Saved data entries:
=== Section Start ===

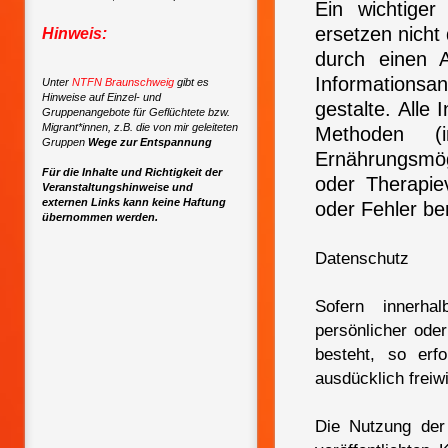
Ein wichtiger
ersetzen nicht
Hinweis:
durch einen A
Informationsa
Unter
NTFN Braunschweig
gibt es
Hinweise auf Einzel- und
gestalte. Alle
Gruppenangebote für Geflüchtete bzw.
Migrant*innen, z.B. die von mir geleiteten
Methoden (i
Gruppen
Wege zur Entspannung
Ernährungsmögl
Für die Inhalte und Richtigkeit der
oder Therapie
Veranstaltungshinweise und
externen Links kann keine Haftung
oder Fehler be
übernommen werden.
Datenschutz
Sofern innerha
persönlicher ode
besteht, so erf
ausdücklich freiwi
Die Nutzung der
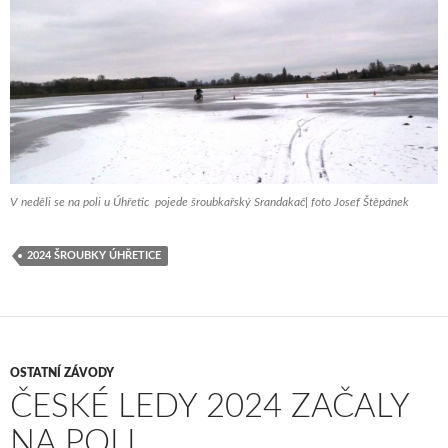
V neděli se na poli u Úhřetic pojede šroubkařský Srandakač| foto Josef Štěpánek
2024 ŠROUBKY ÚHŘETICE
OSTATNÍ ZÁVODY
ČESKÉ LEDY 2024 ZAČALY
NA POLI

=== Section End ===

Requirement:
Exclude all pictures and reproduce verbatim the lines running from the line that contains "besteht, so erf" to the end of the data above, both ends included.

Final answer:
besteht, so erf
ausdücklich freiwi
Die Nutzung der
V neděli se na poli u Úhřetic pojede šroubkařský Srandakač| foto Josef Štěpánek
2024 ŠROUBKY ÚHŘETICE
OSTATNÍ ZÁVODY
ČESKÉ LEDY 2024 ZAČALY
NA POLI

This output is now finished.